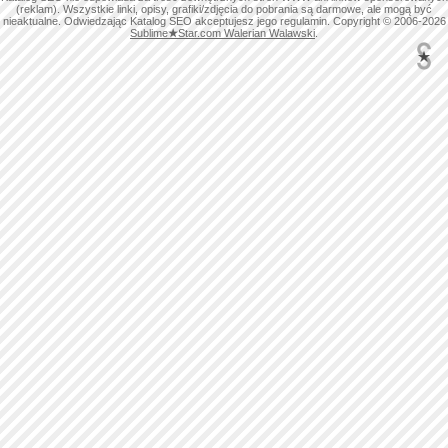
(reklam). Wszystkie linki, opisy, grafiki/zdjęcia do pobrania są darmowe, ale mogą być
nieaktualne. Odwiedzając Katalog SEO akceptujesz jego regulamin. Copyright © 2006-2026
Sublime
★
Star.com Walerian Walawski
.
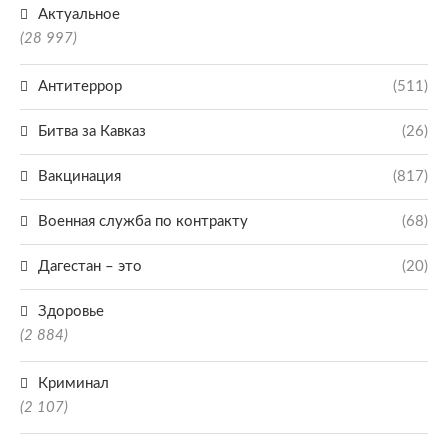
Актуальное
(28 997)
Антитеррор
(511)
Битва за Кавказ
(26)
Вакцинация
(817)
Военная служба по контракту
(68)
Дагестан – это
(20)
Здоровье
(2 884)
Криминал
(2 107)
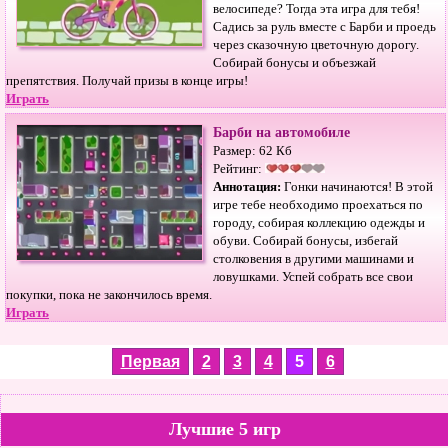
велосипеде? Тогда эта игра для тебя!
Садись за руль вместе с Барби и проедь
через сказочную цветочную дорогу.
Собирай бонусы и объезжай
препятствия. Получай призы в конце игры!
Играть
Барби на автомобиле
Размер: 62 Кб
Рейтинг:
Аннотация:
Гонки начинаются! В этой
игре тебе необходимо проехаться по
городу, собирая коллекцию одежды и
обуви. Собирай бонусы, избегай
столковения в другими машинами и
ловушками. Успей собрать все свои
покупки, пока не закончилось время.
Играть
Первая
2
3
4
5
6
Лучшие 5 игр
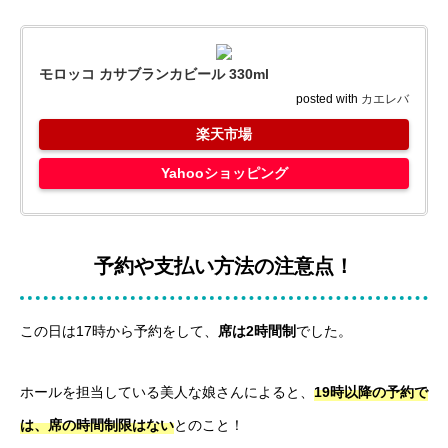
モロッコ カサブランカビール 330ml
posted with
カエレバ
楽天市場
Yahooショッピング
予約や支払い方法の注意点！
この日は17時から予約をして、
席は2時間制
でした。
ホールを担当している美人な娘さんによると、
19時以降の予約で
は、席の時間制限はない
とのこと！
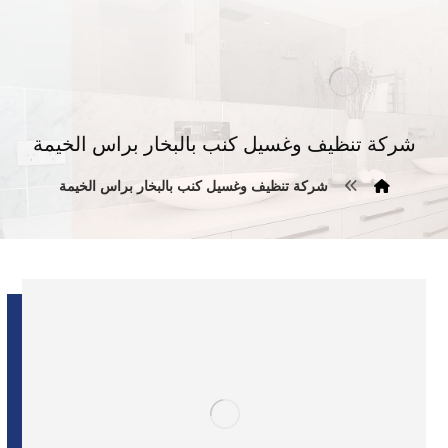
شركة تنظيف وغسيل كنب بالبخار براس الخيمة
شركة تنظيف وغسيل كنب بالبخار براس الخيمة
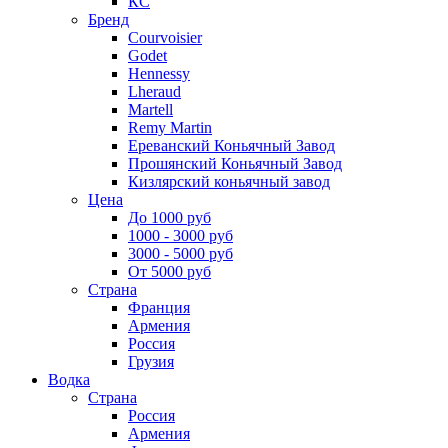
КС
Бренд
Courvoisier
Godet
Hennessy
Lheraud
Martell
Remy Martin
Ереванский Коньячный Завод
Прошянский Коньячный Завод
Кизлярский коньячный завод
Цена
До 1000 руб
1000 - 3000 руб
3000 - 5000 руб
От 5000 руб
Страна
Франция
Армения
Россия
Грузия
Водка
Страна
Россия
Армения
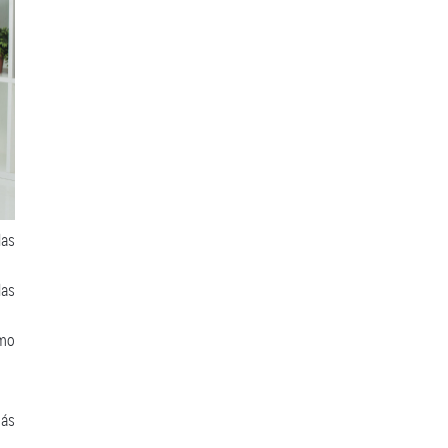
las
las
omo
más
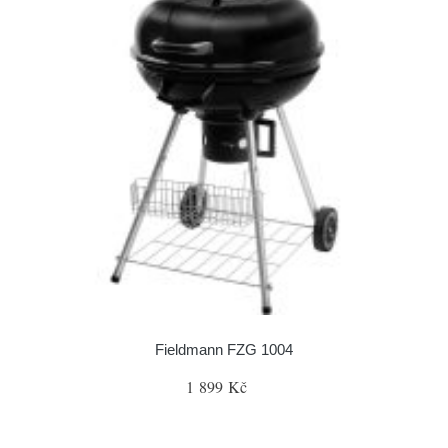
Fieldmann FZG 1004
1 899 Kč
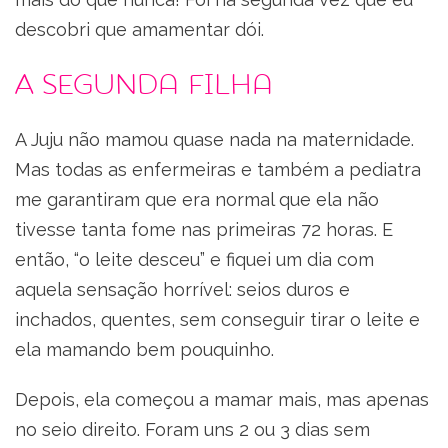
descobri que amamentar dói.
A segunda filha
A Juju não mamou quase nada na maternidade.
Mas todas as enfermeiras e também a pediatra
me garantiram que era normal que ela não
tivesse tanta fome nas primeiras 72 horas. E
então, “o leite desceu” e fiquei um dia com
aquela sensação horrível: seios duros e
inchados, quentes, sem conseguir tirar o leite e
ela mamando bem pouquinho.
Depois, ela começou a mamar mais, mas apenas
no seio direito. Foram uns 2 ou 3 dias sem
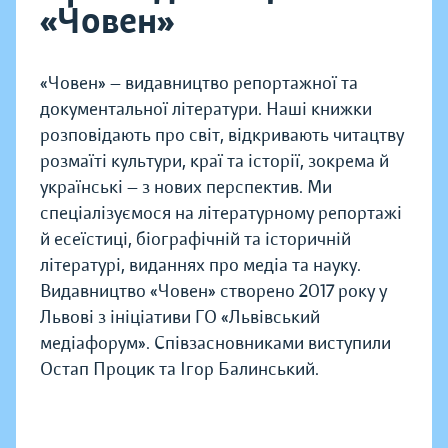
«Човен»
«Човен» — видавництво репортажної та
документальної літератури. Наші книжки
розповідають про світ, відкривають читацтву
розмаїті культури, краї та історії, зокрема й
українські — з нових перспектив. Ми
спеціалізуємося на літературному репортажі
й есеїстиці, біографічній та історичній
літературі, виданнях про медіа та науку.
Видавництво «Човен» створено 2017 року у
Львові з ініціативи ГО «Львівський
медіафорум». Співзасновниками виступили
Остап Процик та Ігор Балинський.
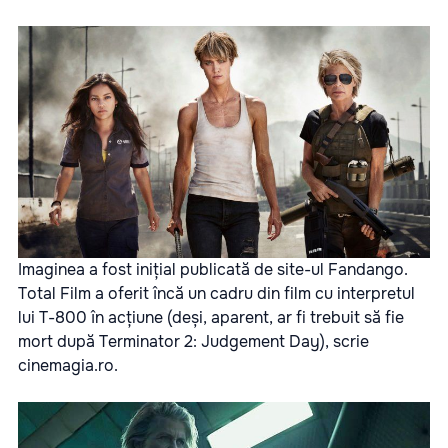
Imaginea a fost inițial publicată de site-ul Fandango.
Total Film a oferit încă un cadru din film cu interpretul
lui T-800 în acțiune (deși, aparent, ar fi trebuit să fie
mort după Terminator 2: Judgement Day), scrie
cinemagia.ro.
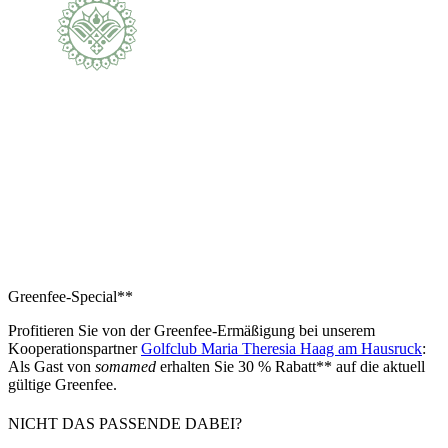
Ayurveda & Golf – Medium – 2 Nächtigungen
€ 1.357,-*
Greenfee-Special**
Folgende Leistungen sind in diesem Preis
Profitieren Sie von der Greenfee-Ermäßigung bei unserem
enthalten:
Kooperationspartner
Golfclub Maria Theresia Haag am Hausruck
:
Als Gast von
somamed
erhalten Sie 30 % Rabatt** auf die aktuell
• 3 Abhyanga oder Vishesh
gültige Greenfee.
• 2 Avagahan Svedana oder Bashpa Svedana
• 1 Shirodhara
NICHT DAS PASSENDE DABEI?
• 2 Übernachtungen im Vastu Standard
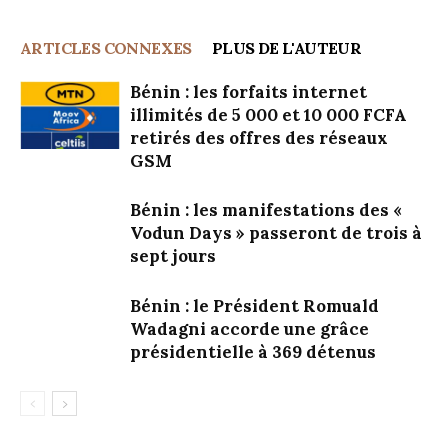
ARTICLES CONNEXES
PLUS DE L'AUTEUR
Bénin : les forfaits internet
illimités de 5 000 et 10 000 FCFA
retirés des offres des réseaux
GSM
Bénin : les manifestations des «
Vodun Days » passeront de trois à
sept jours
Bénin : le Président Romuald
Wadagni accorde une grâce
présidentielle à 369 détenus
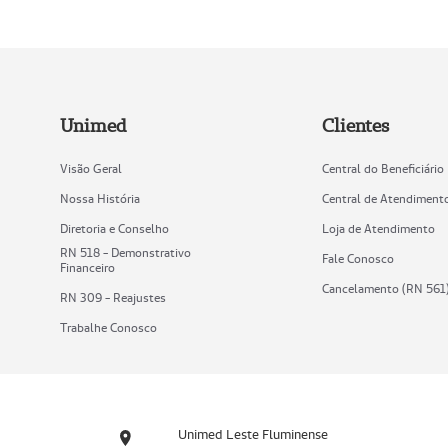
Unimed
Clientes
Visão Geral
Central do Beneficiário
Nossa História
Central de Atendiment
Diretoria e Conselho
Loja de Atendimento
RN 518 - Demonstrativo
Fale Conosco
Financeiro
Cancelamento (RN 561
RN 309 - Reajustes
Trabalhe Conosco
Unimed Leste Fluminense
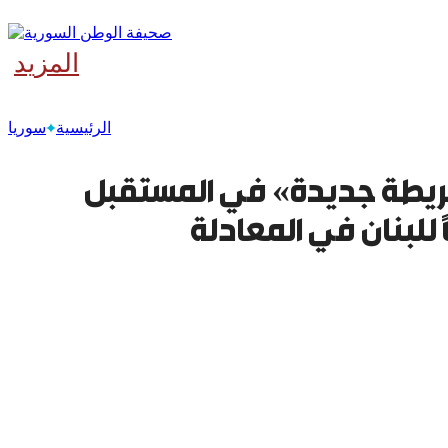
المزيد
الرئيسية
سوريا
ريطة جديدة» في المستقبل
للبنان في المعادلة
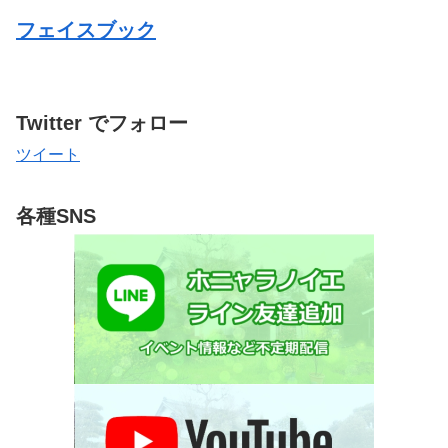
フェイスブック
Twitter でフォロー
ツイート
各種SNS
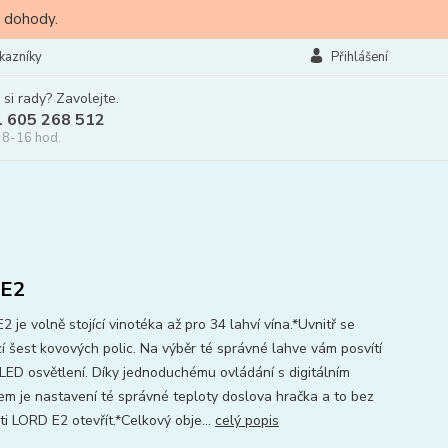
 dohody.
kazníky
Přihlášení
 si rady? Zavolejte.
l 605 268 512
 8-16 hod.
dE2
 je volně stojící vinotéka až pro 34 lahví vína.*Uvnitř se
í šest kovových polic. Na výběr té správné lahve vám posvítí
í LED osvětlení. Díky jednoduchému ovládání s digitálním
jem je nastavení té správné teploty doslova hračka a to bez
ti LORD E2 otevřít.*Celkový obje...
celý popis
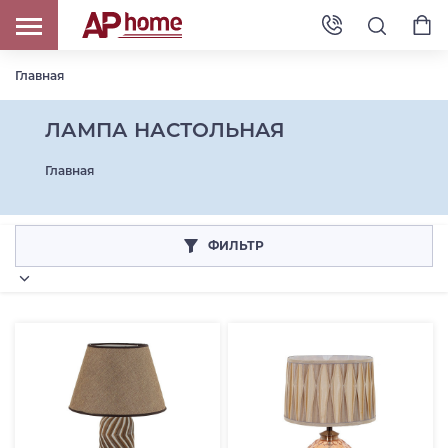
Главная
ЛАМПА НАСТОЛЬНАЯ
Главная
ФИЛЬТР
Категория товара: ЛАМПА НАСТОЛЬНАЯ
Цена для сайта RUB
От
До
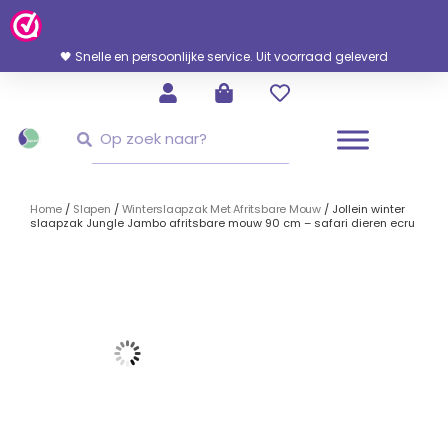
Ga
Naar
De
🖤 Snelle en persoonlijke service. Uit voorraad geleverd
Inhoud
Zoeken
Zoeken
Home
/
Slapen
/
Winterslaapzak Met Afritsbare Mouw
/ Jollein winter
slaapzak Jungle Jambo afritsbare mouw 90 cm – safari dieren ecru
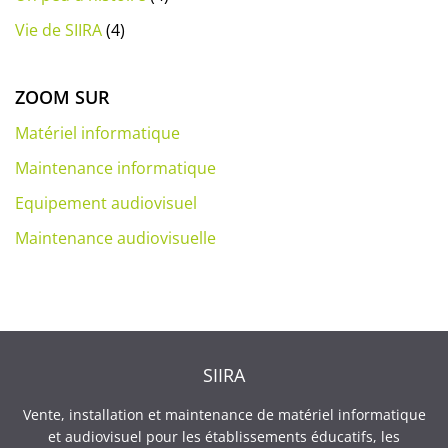
Vie de SIIRA
(4)
ZOOM SUR
Matériel informatique
Maintenance informatique
Equipement audiovisuel
Maintenance audiovisuelle
SIIRA
Vente, installation et maintenance de matériel informatique
et audiovisuel pour les établissements éducatifs, les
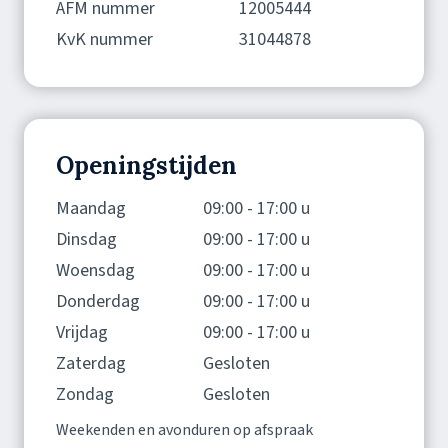
AFM nummer
12005444
KvK nummer
31044878
Openingstijden
Maandag
09:00 - 17:00 u
Dinsdag
09:00 - 17:00 u
Woensdag
09:00 - 17:00 u
Donderdag
09:00 - 17:00 u
Vrijdag
09:00 - 17:00 u
Zaterdag
Gesloten
Zondag
Gesloten
Weekenden en avonduren op afspraak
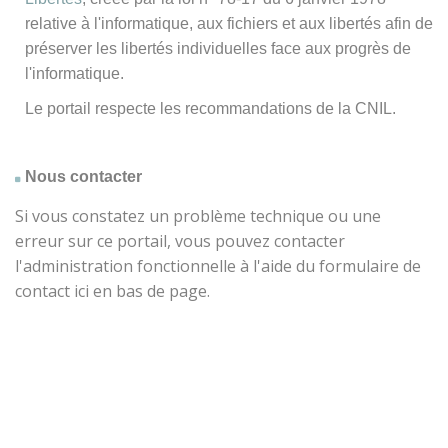
relative à l'informatique, aux fichiers et aux libertés afin de
préserver les libertés individuelles face aux progrès de
l'informatique.
Le portail respecte les recommandations de la CNIL.
Nous contacter
Si vous constatez un problème technique ou une
erreur sur ce portail, vous pouvez contacter
l'administration fonctionnelle à l'aide du formulaire de
contact ici en bas de page.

▬▬▬

• _Exercise prompt_
Your reply should hold all the lines from the listing above in which "leite" appears.

• _Answer to this exercise_
então, “o leite desceu” e fiquei um dia com
inchados, quentes, sem conseguir tirar o leite e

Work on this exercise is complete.